Bel parallelo... Non tutti però si affidano a chi è competente, preferendo l'istinto personale. Basta dire che si può riaprire un negozio e tutti vanno in quel negozio, con il rischio di creare confusione. Non voglio fare un discorso politico, ma certamente non si è trovato un punto d'incontro per essere tutti d'accordo, perché il nostro è un Paese molto individualista. Non si è riusciti a creare un vero team, come avevo io per i miei risultati sportivi. Certo, abbiamo tutti dovuto affrontare una situazione particolare e sconosciuta.
La popolazione di oggi è l'atleta che può prendere una decisione che magari non va nella direzione giusta. Allora deve aspettare che ci siano persone competenti che dicano cosa si deve fare. Purtroppo anche sopra, tra le persone competenti, non ho visto lavoro di team, unità nel prendere le decisioni. Ognuno dice la sua. Se attorno invece a lui l'atleta vede coesione e determinazione, si affida e si rimette in moto. E i risultati arrivano. Perché, come mi piace dire spesso, i muscoli hanno memoria. Si può star fermi, far fatica all'inizio, ma poi si riparte.

Ha attualmente incarichi nel mondo dell'atletica leggera?
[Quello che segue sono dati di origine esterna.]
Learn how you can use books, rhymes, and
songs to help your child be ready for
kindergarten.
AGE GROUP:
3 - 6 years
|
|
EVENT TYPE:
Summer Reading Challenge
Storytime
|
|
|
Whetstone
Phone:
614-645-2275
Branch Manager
Sono un dirigente tesserato per l'Atletica Vigevano, un ruolo per me bello e importante, ma piccolo. La mia esperienza in Fidal è terminata nel 2008 dopo quattro anni in Consiglio Federale. Faccio in più il commentatore per Eurosport.

Anche l'atletica si sta ponendo il problema della ripartenza.
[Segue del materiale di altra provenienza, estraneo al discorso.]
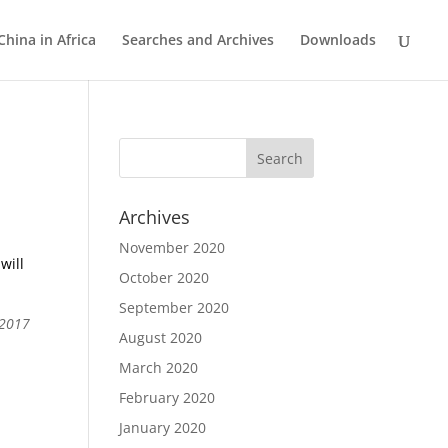
China in Africa
Searches and Archives
Downloads
Archives
November 2020
will
October 2020
September 2020
 2017
August 2020
March 2020
February 2020
January 2020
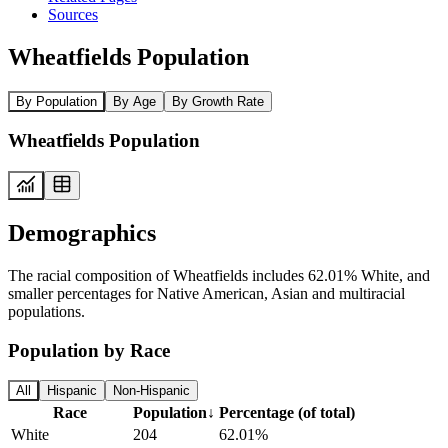
Sources
Wheatfields Population
By Population
By Age
By Growth Rate
Wheatfields Population
Demographics
The racial composition of Wheatfields includes 62.01% White, and
smaller percentages for Native American, Asian and multiracial
populations.
Population by Race
All
Hispanic
Non-Hispanic
Race
Population
↓
Percentage (of total)
White
204
62.01%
Per quanto concerne l'attività di base, educativa, bisogna prima aspettare che riaprano le scuole. Se riprenderanno a settembre-ottobre, potranno ripartire anche centri sportivi e palestre. Timori economici? Non vorrei farla troppo facile, ma finché una società deve essenzialmente far pagare una retta ai ragazzi dell'attività giovanile, il problema si può anche superare. Diverso è il discorso di società un po' più grandi che devono sostenere atleti ancora non di vertice, prima che passino nei gruppi sportivi militari, come avviene nel 95% dei casi. Gli sponsor potrebbero non rinnovare i contratti. Ci sono anche i contributi dati dai Comuni, che in questo periodo hanno però tanti altri problemi da fronteggiare.

Le sue imprese, lo abbiamo toccato con mano, non hanno tempo. Ma quale dei tre ori le è rimasto di più nella testa e nel cuore?

Se devo dirne uno solo è quello di Los Angeles del 1984. Se ancora oggi si parla di Alberto Cova come atleta è perché è soprattutto stato campione olimpico. Ma ognuna di quelle gare ha avuto una propria storia e una propria valenza. Del Mondiale di Helsinki 1983 è rimasta la volata, in combinazione con il commento di Rosi, che ha saputo trasmettere le proprie emozioni abbinandole a ciò che avveniva in pista. Ma tutto era iniziato con l'Europeo di Atene del 1982, vinto da outsider. Allora, a parte poche eccezioni tra cui primi atleti africani forti, era l'Europa a comandare il mezzofondo internazionale e quell'oro mi fece capire che avrei potuto puntare pure al Mondiale e alle Olimpiadi.